The reduction in private equity investments stems mainly from waning interest by foreign investors, who have grown cautious due to the global economic landscape and geopolitical uncertainties that have unfolded across the world. Shobhit Agarwal, MD & CEO of Anarock Capital, elucidates this point, attributing the decline to these external macro-economic factors which have evidently impacted investor demeanor. Notably, foreign capital’s share in total investments fell to 65% in FY24 as opposed to 76% in the preceding fiscal year, illustrating this wariness.
On the flip side, domestic investors have shown a contrasting trend by ratcheting up their stake in real estate funding. Anarock’s findings reveal that domestic players’ investments climbed to 29% of the total capital inflows in the last fiscal, a notable increment from 24% in the previous year.
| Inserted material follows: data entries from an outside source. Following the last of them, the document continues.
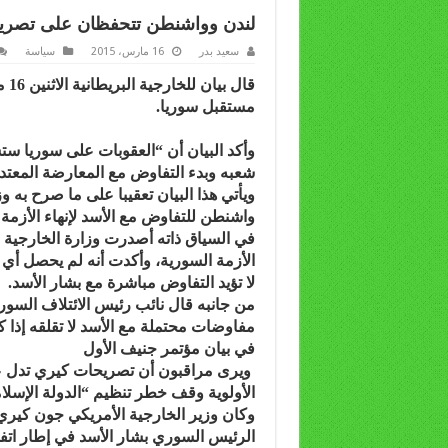
لندن وواشنطن تتحفظان على تصري
سعيد بدر
16 مارس، 2015
سياسة
قال
مستقبل سوريا.
وأكد البيان أن “العقوبات على سوريا ست
شعبه وبدء التفاوض مع المعارضة المعتدل
ويأتي هذا البيان تعقيبا على ما صرح به 
واشنطن للتفاوض مع الأسد لإنهاء الأزمة 
في السياق ذاته أصدرت وزارة الخارجية 
الأزمة السورية، وأكدت أنه لم يحصل أي ت
لا تؤيد التفاوض مباشرة مع بشار الأسد.
من جانبه قال نائب رئيس الائتلاف الس
مفاوضات محتملة مع الأسد لا تقلقه إذا
في بيان مؤتمر جنيف الأول
ويرى مراقبون أن تصريحات كيري تدل على 
الأولوية وقف خطر تنظيم “الدولة الإسلام
وكان وزير الخارجية الأمريكي جون كيري 
الرئيس السوري بشار الأسد في إطار اتفا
An interesting facet of the report details the composition of the deals. Throughout FY24, pure equity deals claimed a major share of 73%, with debt constituting 24%. This indicates a significant shift from the previous fiscal year, where equity deals reflected 66% and debt 32% of the PE inflows.
The dominant force within PE transactions this fiscal year has been the office segment, capturing a 57% slice of the value share. A prime contributor to this heavy leaning towards the office space was the landmark GIC-Brookfield REIT transaction, accounting for approximately 40% of the total PE deals’ value. While there’s been a consistent percentage of investments coursing into residential real estate, valued at 28%, a 17% year-on-year decline was observed in terms of absolute value. Agarwal clarified this decline as the aftermath of an unusual spike during the previous fiscal year, during which investments had surged dramatically over the years.
Despite the constant count of deals across FY24, the aggregate value of the transactions dipped due to a noticeable reduction in average deal size. When put into perspective, the average ticket size has trimmed down to USD 75 million in FY24 from USD 79.2 million back in FY20, shedding light on more cautious and measured investment approaches prevailing in recent times.
The current investment climate in Indian real estate echoes the complexities and changes in the global economic environment. Geopolitical issues, combined with internal economic shifts, have contributed to this dynamic alteration in investment patterns. While domestic capital has courageously stepped forward to fill some gaps, the decrease in foreign investment elucidates broader sentiments of vigilance and strategic caution. This is a period of recalibration, where investors and real estate developers alike are adapting to both obstacles and opportunities that define the evolving landscape of Indian real estate investment.